Directions
Print the lines below word for word, beginning with the first and ending with the line that holds "they think there are no consequences to bad", and skip every picture.

Records from a data collection

-.-.-

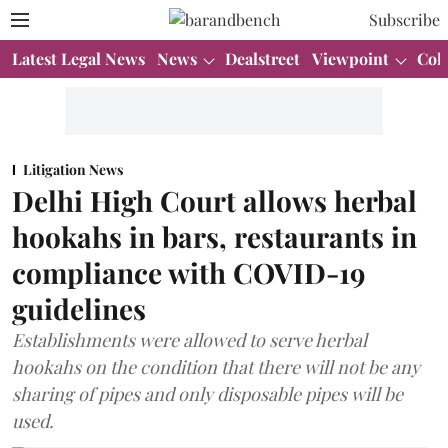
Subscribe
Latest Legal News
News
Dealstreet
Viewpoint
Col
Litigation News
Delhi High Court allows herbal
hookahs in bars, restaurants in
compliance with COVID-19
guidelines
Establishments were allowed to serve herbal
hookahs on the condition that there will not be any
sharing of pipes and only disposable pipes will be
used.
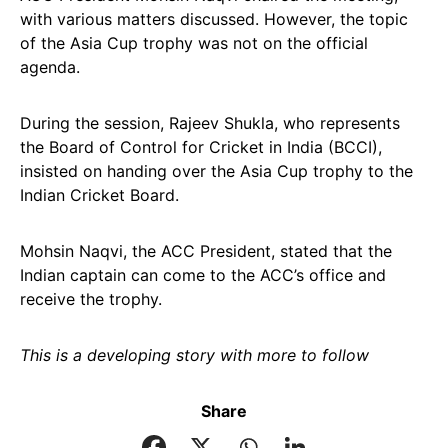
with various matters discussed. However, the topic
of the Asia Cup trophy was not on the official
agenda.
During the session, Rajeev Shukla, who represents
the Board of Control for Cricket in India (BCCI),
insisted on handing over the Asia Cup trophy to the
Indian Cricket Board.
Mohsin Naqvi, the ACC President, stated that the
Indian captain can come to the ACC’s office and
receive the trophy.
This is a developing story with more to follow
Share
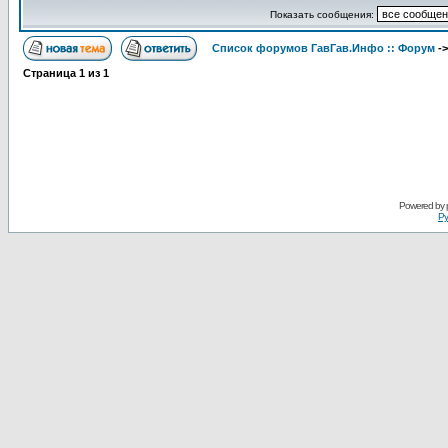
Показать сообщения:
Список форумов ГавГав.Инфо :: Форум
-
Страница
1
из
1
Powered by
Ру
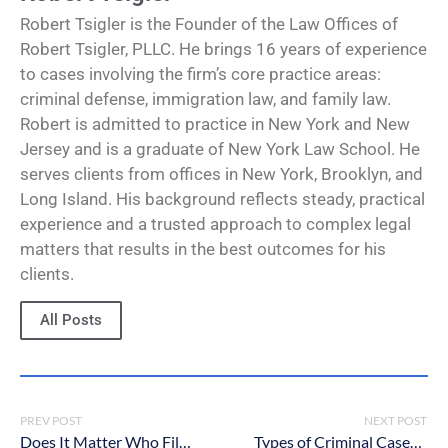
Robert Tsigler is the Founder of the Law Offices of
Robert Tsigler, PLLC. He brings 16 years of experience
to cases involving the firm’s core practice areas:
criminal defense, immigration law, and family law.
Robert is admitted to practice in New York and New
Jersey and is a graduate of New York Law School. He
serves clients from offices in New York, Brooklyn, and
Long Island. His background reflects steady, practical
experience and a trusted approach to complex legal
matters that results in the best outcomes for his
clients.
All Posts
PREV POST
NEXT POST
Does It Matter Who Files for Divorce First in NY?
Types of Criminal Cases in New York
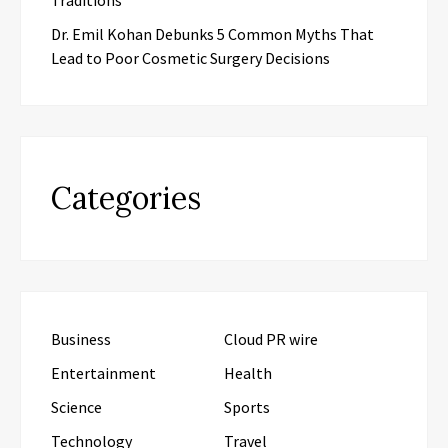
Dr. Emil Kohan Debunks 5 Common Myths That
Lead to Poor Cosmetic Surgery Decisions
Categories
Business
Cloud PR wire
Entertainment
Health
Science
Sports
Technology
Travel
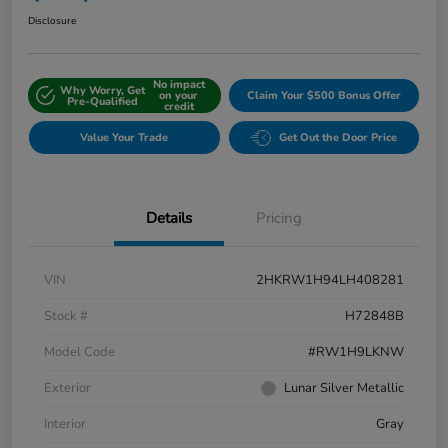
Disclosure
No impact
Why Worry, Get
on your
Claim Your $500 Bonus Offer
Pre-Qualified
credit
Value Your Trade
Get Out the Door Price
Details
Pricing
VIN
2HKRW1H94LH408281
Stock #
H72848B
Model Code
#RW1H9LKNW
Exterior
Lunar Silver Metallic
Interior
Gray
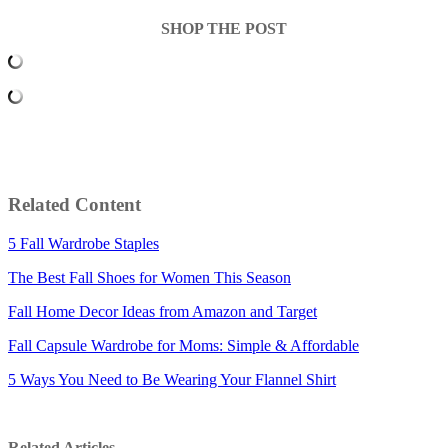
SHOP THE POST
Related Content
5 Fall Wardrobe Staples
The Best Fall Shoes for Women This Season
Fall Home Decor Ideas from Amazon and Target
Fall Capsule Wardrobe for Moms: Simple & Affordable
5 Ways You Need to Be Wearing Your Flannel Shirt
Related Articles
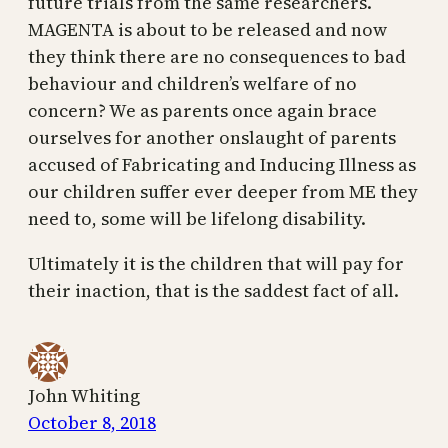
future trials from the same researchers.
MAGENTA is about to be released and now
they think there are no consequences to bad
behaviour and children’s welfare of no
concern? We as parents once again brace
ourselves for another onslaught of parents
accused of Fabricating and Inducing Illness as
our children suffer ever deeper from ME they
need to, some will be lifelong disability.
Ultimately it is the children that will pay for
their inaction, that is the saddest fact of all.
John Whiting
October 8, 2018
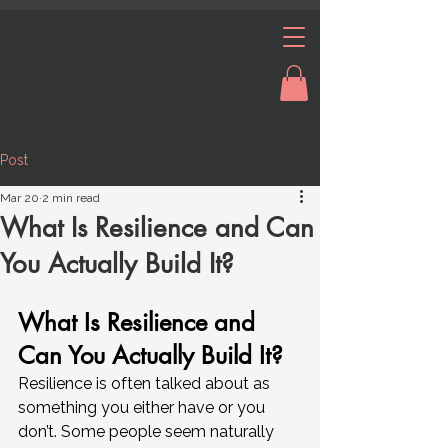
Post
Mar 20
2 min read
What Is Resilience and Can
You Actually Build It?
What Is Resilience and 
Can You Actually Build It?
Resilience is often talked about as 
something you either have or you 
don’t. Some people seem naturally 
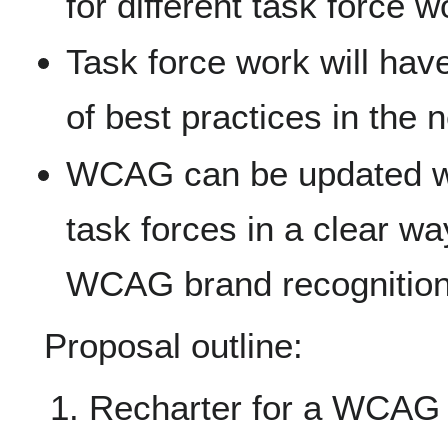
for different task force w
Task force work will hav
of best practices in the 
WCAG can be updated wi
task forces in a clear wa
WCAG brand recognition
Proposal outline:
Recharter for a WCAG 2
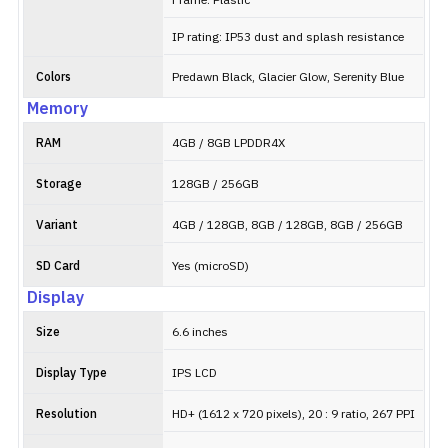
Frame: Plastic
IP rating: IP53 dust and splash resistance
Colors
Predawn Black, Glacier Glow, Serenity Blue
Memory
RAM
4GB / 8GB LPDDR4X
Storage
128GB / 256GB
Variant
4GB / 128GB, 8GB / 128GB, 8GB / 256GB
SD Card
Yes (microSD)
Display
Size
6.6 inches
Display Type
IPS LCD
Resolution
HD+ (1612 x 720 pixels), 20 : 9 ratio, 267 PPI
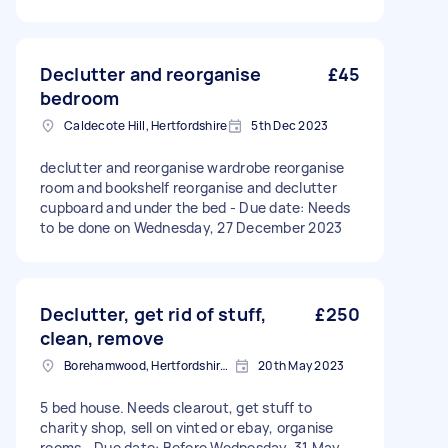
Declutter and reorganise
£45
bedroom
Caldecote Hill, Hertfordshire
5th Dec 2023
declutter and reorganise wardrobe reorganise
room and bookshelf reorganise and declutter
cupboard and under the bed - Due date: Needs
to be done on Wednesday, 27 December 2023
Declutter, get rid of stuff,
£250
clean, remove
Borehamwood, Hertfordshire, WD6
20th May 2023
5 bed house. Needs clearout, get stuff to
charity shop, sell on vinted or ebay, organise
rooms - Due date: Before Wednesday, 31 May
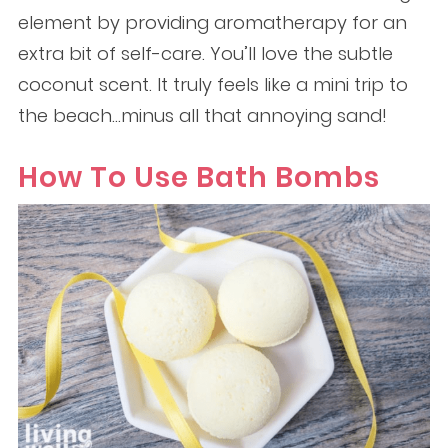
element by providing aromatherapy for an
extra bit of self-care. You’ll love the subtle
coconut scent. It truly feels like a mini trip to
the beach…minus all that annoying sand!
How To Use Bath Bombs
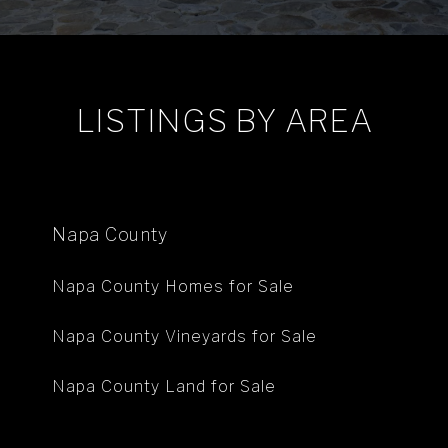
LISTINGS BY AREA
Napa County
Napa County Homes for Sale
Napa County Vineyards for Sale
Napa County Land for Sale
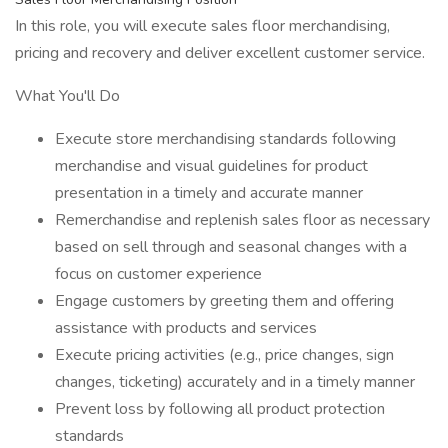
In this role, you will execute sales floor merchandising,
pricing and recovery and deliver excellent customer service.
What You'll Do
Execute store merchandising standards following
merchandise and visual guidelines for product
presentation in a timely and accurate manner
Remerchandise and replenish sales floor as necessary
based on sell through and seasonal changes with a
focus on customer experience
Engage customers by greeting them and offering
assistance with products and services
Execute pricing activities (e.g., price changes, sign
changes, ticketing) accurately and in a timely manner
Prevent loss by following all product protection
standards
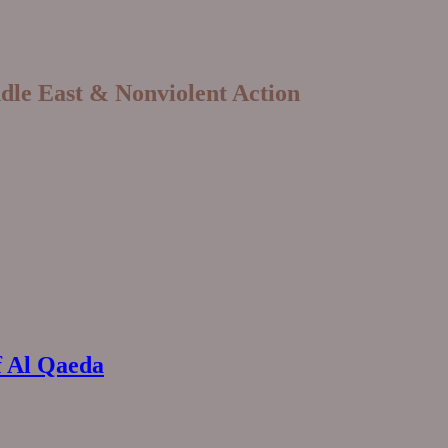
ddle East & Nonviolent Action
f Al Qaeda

-.-.-

Output for this exercise
Subscribe
Latest Legal News
News
Dealstreet
Viewpoint
Col
Litigation News
Delhi High Court allows herbal
hookahs in bars, restaurants in
compliance with COVID-19
guidelines
Establishments were allowed to serve herbal
hookahs on the condition that there will not be any
sharing of pipes and only disposable pipes will be
used.
with various matters discussed. However, the topic
of the Asia Cup trophy was not on the official
agenda.
During the session, Rajeev Shukla, who represents
the Board of Control for Cricket in India (BCCI),
insisted on handing over the Asia Cup trophy to the
Indian Cricket Board.
Mohsin Naqvi, the ACC President, stated that the
Indian captain can come to the ACC’s office and
receive the trophy.
This is a developing story with more to follow
Share
Показать сообщения:
Список форумов ГавГав.Инфо :: Форум
-
Страница
1
из
1
Powered by
Ру
Robert Tsigler is the Founder of the Law Offices of
Robert Tsigler, PLLC. He brings 16 years of experience
to cases involving the firm’s core practice areas:
criminal defense, immigration law, and family law.
Robert is admitted to practice in New York and New
Jersey and is a graduate of New York Law School. He
serves clients from offices in New York, Brooklyn, and
Long Island. His background reflects steady, practical
experience and a trusted approach to complex legal
matters that results in the best outcomes for his
clients.
All Posts
PREV POST
NEXT POST
Does It Matter Who Files for Divorce First in NY?
Types of Criminal Cases in New York
Dr. Emil Kohan Debunks 5 Common Myths That
Lead to Poor Cosmetic Surgery Decisions
Categories
Business
Cloud PR wire
Entertainment
Health
Science
Sports
Technology
Travel
Disclosure
No impact
Why Worry, Get
on your
Claim Your $500 Bonus Offer
Pre-Qualified
credit
Value Your Trade
Get Out the Door Price
Details
Pricing
VIN
2HKRW1H94LH408281
Stock #
H72848B
Model Code
#RW1H9LKNW
Exterior
Lunar Silver Metallic
Interior
Gray
SHOP THE POST
Related Content
5 Fall Wardrobe Staples
The Best Fall Shoes for Women This Season
Fall Home Decor Ideas from Amazon and Target
Fall Capsule Wardrobe for Moms: Simple & Affordable
5 Ways You Need to Be Wearing Your Flannel Shirt
Related Articles
future trials from the same researchers.
MAGENTA is about to be released and now
they think there are no consequences to bad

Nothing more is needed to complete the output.